======== DATA SECTION ========

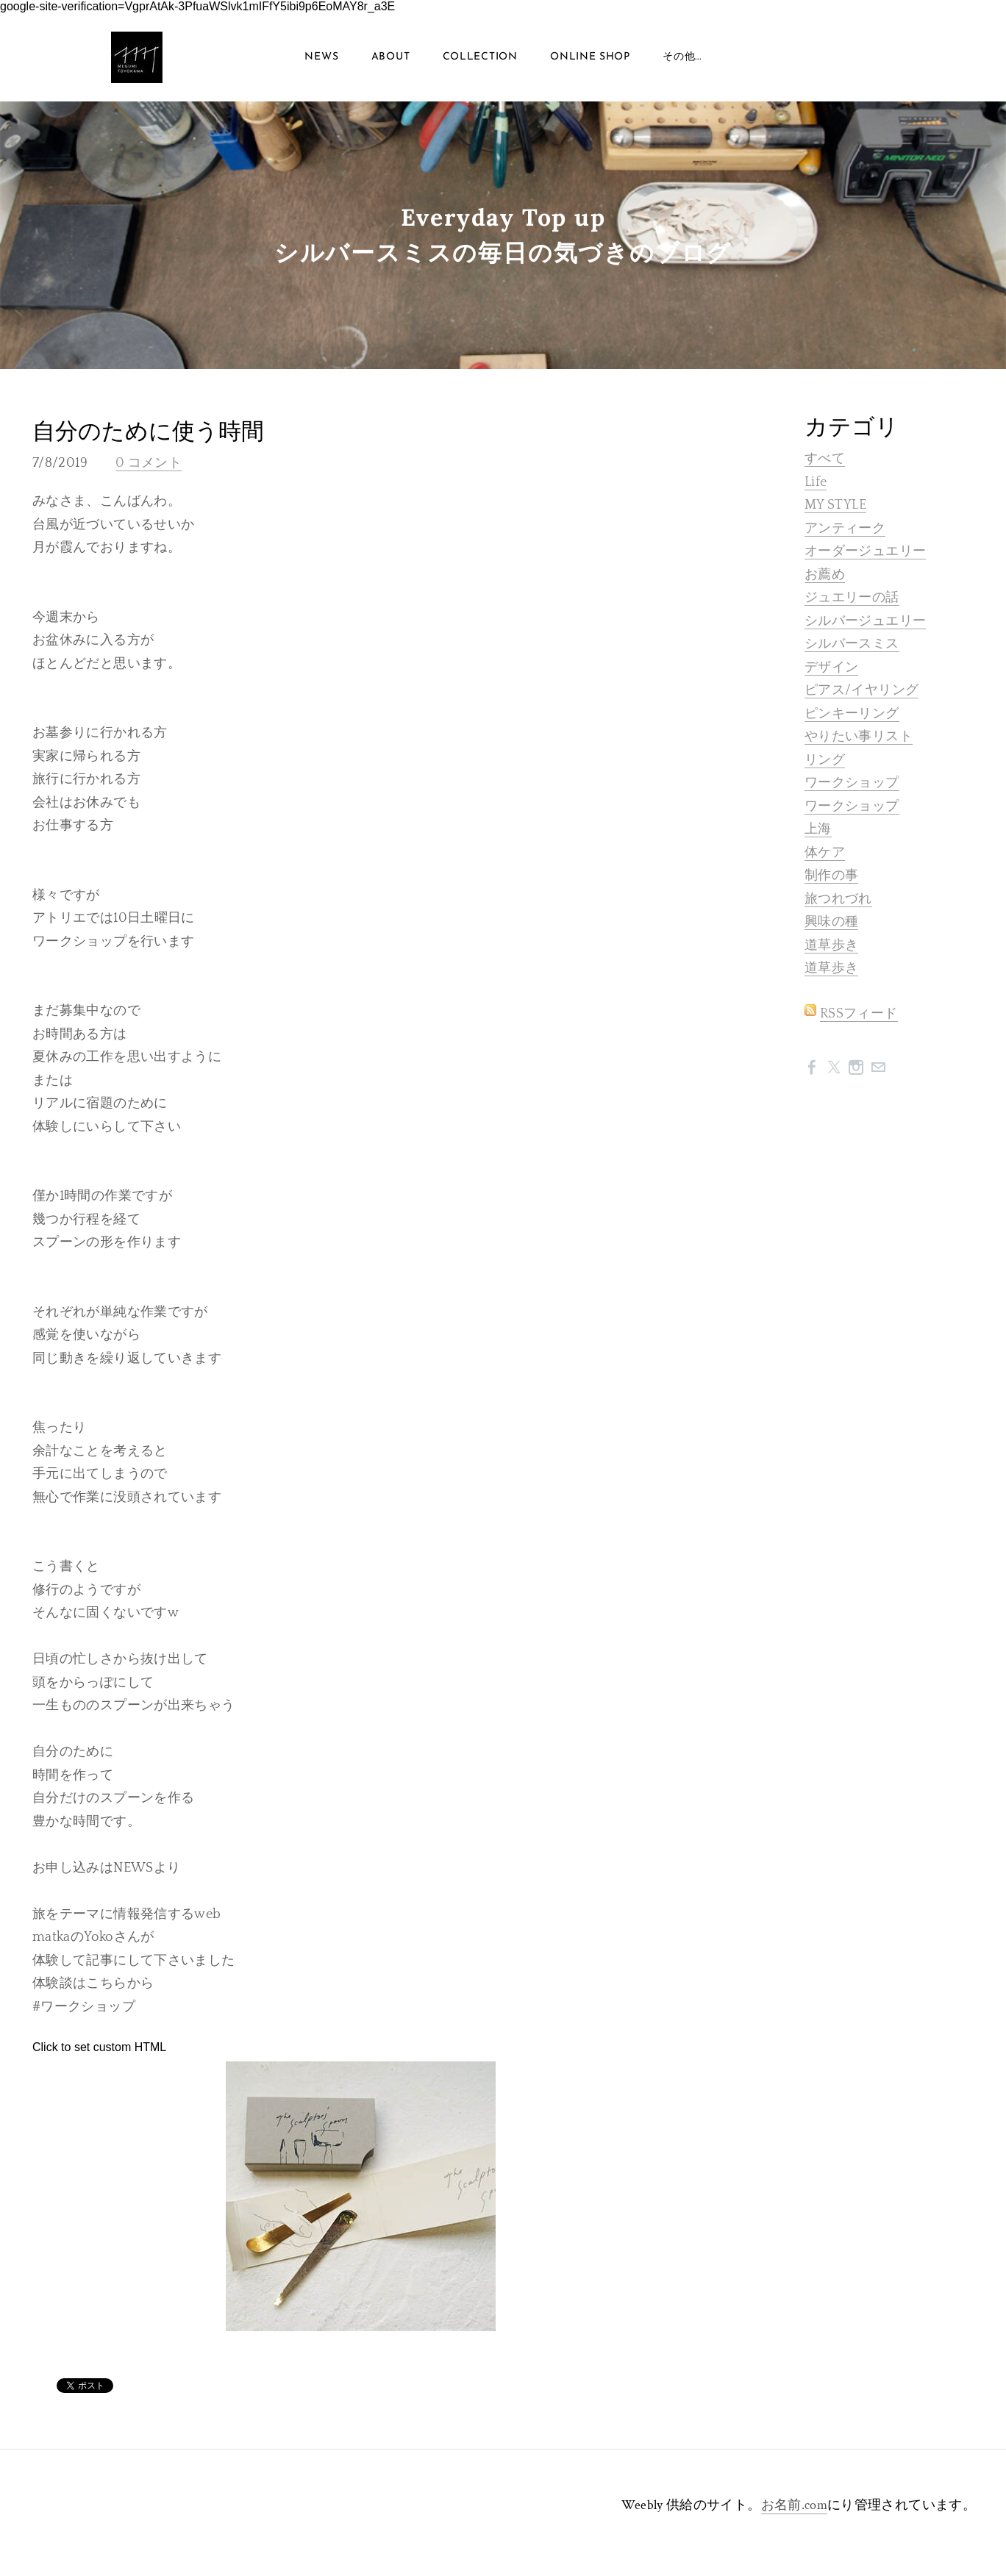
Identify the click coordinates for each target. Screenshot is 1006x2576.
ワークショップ (852, 783)
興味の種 (831, 922)
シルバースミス (852, 644)
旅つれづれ (838, 899)
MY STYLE (835, 505)
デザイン (831, 667)
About (390, 56)
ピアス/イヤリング (861, 690)
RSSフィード (859, 1013)
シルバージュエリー (865, 621)
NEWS (321, 56)
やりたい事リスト (859, 736)
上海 (818, 829)
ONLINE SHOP (590, 56)
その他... (682, 56)
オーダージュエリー (865, 551)
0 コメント (148, 464)
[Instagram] (856, 1067)
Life (816, 482)
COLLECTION (480, 56)
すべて (825, 458)
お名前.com (794, 2505)
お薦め (825, 575)
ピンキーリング (852, 713)
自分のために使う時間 (148, 432)
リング (825, 760)
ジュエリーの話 (852, 597)
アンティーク (845, 528)
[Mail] (878, 1067)
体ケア (825, 852)
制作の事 (831, 875)
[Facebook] (812, 1067)
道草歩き (831, 945)
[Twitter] (834, 1067)
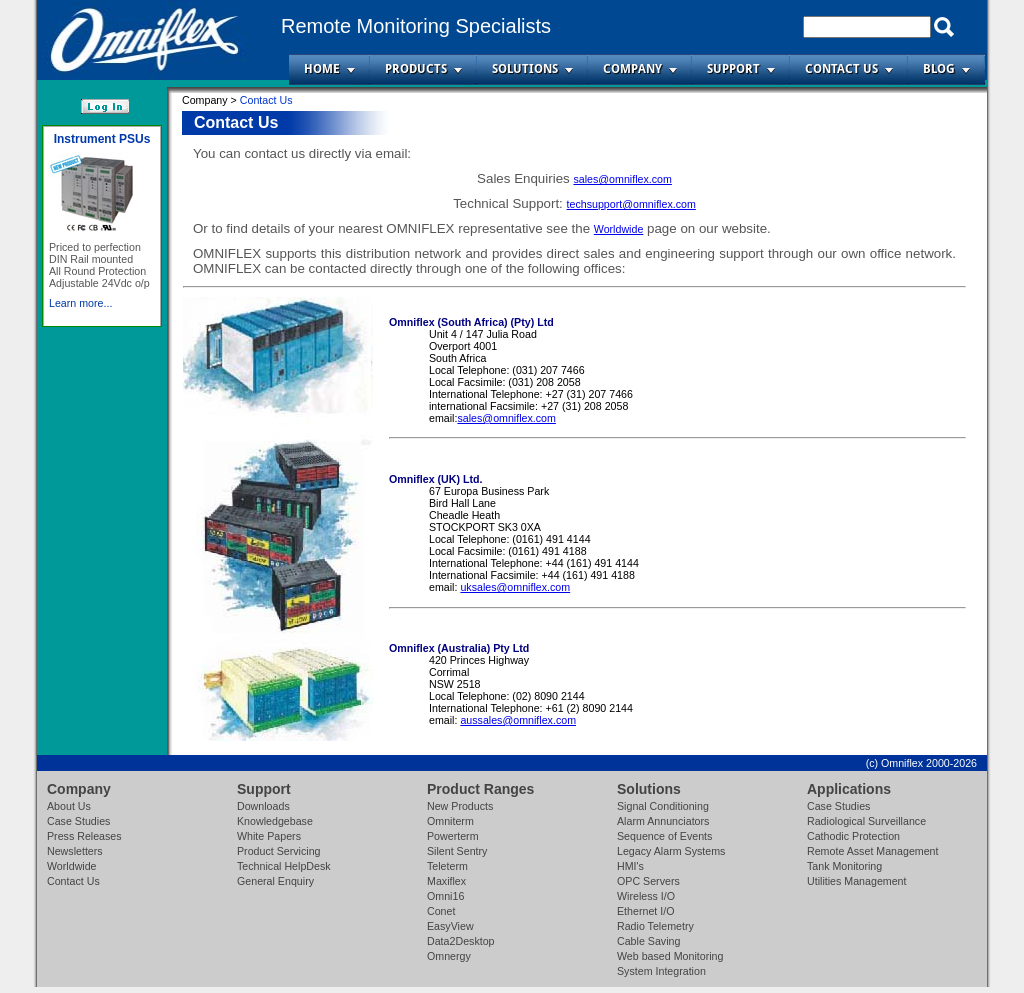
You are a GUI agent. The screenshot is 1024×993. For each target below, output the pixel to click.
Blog (939, 69)
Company (632, 69)
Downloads (263, 806)
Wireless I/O (646, 896)
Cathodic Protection (853, 836)
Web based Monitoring (670, 956)
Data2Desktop (461, 941)
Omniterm (450, 821)
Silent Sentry (457, 851)
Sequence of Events (664, 836)
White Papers (269, 836)
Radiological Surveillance (866, 821)
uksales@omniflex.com (515, 587)
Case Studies (78, 821)
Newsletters (75, 851)
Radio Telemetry (655, 926)
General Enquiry (275, 881)
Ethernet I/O (645, 911)
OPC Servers (648, 881)
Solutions (525, 69)
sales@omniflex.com (622, 179)
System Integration (661, 971)
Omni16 (445, 896)
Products (416, 69)
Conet (441, 911)
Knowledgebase (275, 821)
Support (733, 69)
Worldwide (619, 229)
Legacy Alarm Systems (671, 851)
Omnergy (449, 956)
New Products (460, 806)
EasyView (450, 926)
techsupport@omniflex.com (631, 204)
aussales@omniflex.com (518, 720)
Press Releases (84, 836)
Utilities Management (857, 881)
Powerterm (453, 836)
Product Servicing (279, 851)
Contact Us (841, 69)
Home (322, 69)
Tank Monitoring (844, 866)
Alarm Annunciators (663, 821)
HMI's (630, 866)
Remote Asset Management (873, 851)
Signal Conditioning (663, 806)
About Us (69, 806)
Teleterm (447, 866)
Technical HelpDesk (284, 866)
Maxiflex (446, 881)
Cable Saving (648, 941)
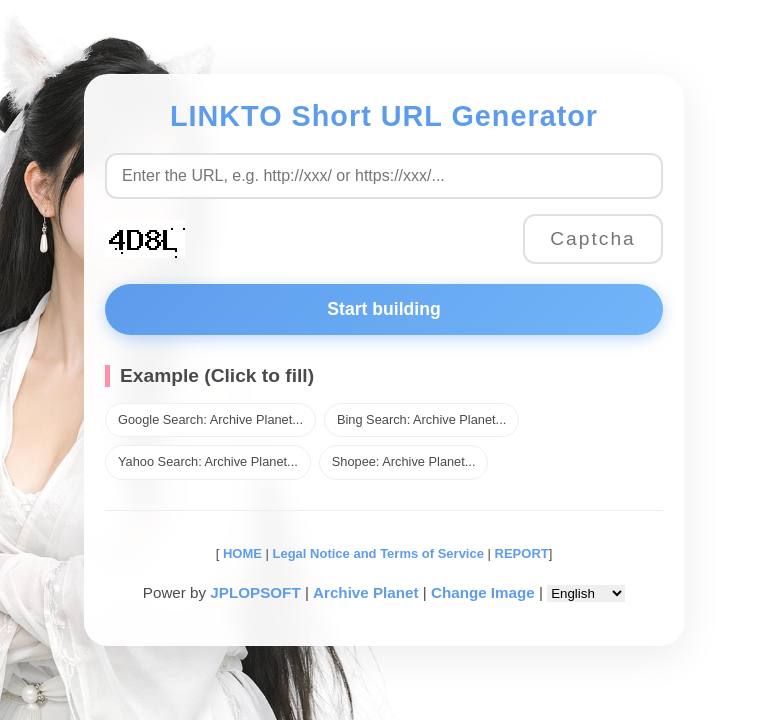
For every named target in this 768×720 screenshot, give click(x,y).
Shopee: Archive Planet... (404, 461)
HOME (240, 553)
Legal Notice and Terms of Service (378, 553)
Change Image (483, 592)
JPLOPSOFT (255, 592)
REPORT (522, 553)
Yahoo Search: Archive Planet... (208, 461)
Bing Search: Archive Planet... (421, 419)
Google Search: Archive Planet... (210, 419)
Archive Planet (366, 592)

========

Could you restate all of the data above word for word and skip every picture?

Identify the click coordinates for each target. Screenshot is 1006x2576.
ワークショップ (852, 783)
興味の種 (831, 922)
シルバースミス (852, 644)
旅つれづれ (838, 899)
MY STYLE (835, 505)
デザイン (831, 667)
About (390, 56)
ピアス/イヤリング (861, 690)
RSSフィード (859, 1013)
シルバージュエリー (865, 621)
NEWS (321, 56)
やりたい事リスト (859, 736)
上海 (818, 829)
ONLINE SHOP (590, 56)
その他... (682, 56)
オーダージュエリー (865, 551)
0 コメント (148, 464)
[Instagram] (856, 1067)
Life (816, 482)
COLLECTION (480, 56)
すべて (825, 458)
お名前.com (794, 2505)
お薦め (825, 575)
ピンキーリング (852, 713)
自分のために使う時間 (148, 432)
リング (825, 760)
ジュエリーの話 (852, 597)
アンティーク (845, 528)
[Mail] (878, 1067)
体ケア (825, 852)
制作の事 (831, 875)
[Facebook] (812, 1067)
道草歩き (831, 945)
[Twitter] (834, 1067)
You are a GUI agent. The screenshot is 1024×993. For each target below, output the pixel to click.
Blog (939, 69)
Company (632, 69)
Downloads (263, 806)
Wireless I/O (646, 896)
Cathodic Protection (853, 836)
Web based Monitoring (670, 956)
Data2Desktop (461, 941)
Omniterm (450, 821)
Silent Sentry (457, 851)
Sequence of Events (664, 836)
White Papers (269, 836)
Radiological Surveillance (866, 821)
uksales@omniflex.com (515, 587)
Case Studies (78, 821)
Newsletters (75, 851)
Radio Telemetry (655, 926)
General Enquiry (275, 881)
Ethernet I/O (645, 911)
OPC Servers (648, 881)
Solutions (525, 69)
sales@omniflex.com (622, 179)
System Integration (661, 971)
Omni16 (445, 896)
Products (416, 69)
Conet (441, 911)
Knowledgebase (275, 821)
Support (733, 69)
Worldwide (619, 229)
Legacy Alarm Systems (671, 851)
Omnergy (449, 956)
New Products (460, 806)
EasyView (450, 926)
techsupport@omniflex.com (631, 204)
aussales@omniflex.com (518, 720)
Press Releases (84, 836)
Utilities Management (857, 881)
Powerterm (453, 836)
Product Servicing (279, 851)
Contact Us (841, 69)
Home (322, 69)
Tank Monitoring (844, 866)
Alarm Annunciators (663, 821)
HMI's (630, 866)
Remote Asset Management (873, 851)
Signal Conditioning (663, 806)
About Us (69, 806)
Teleterm (447, 866)
Technical HelpDesk (284, 866)
Maxiflex (446, 881)
Cable Saving (648, 941)
For every named target in this 768×720 screenshot, give click(x,y).
Shopee: Archive Planet... (404, 461)
HOME (240, 553)
Legal Notice and Terms of Service (378, 553)
Change Image (483, 592)
JPLOPSOFT (255, 592)
REPORT (522, 553)
Yahoo Search: Archive Planet... (208, 461)
Bing Search: Archive Planet... (421, 419)
Google Search: Archive Planet... (210, 419)
Archive Planet (366, 592)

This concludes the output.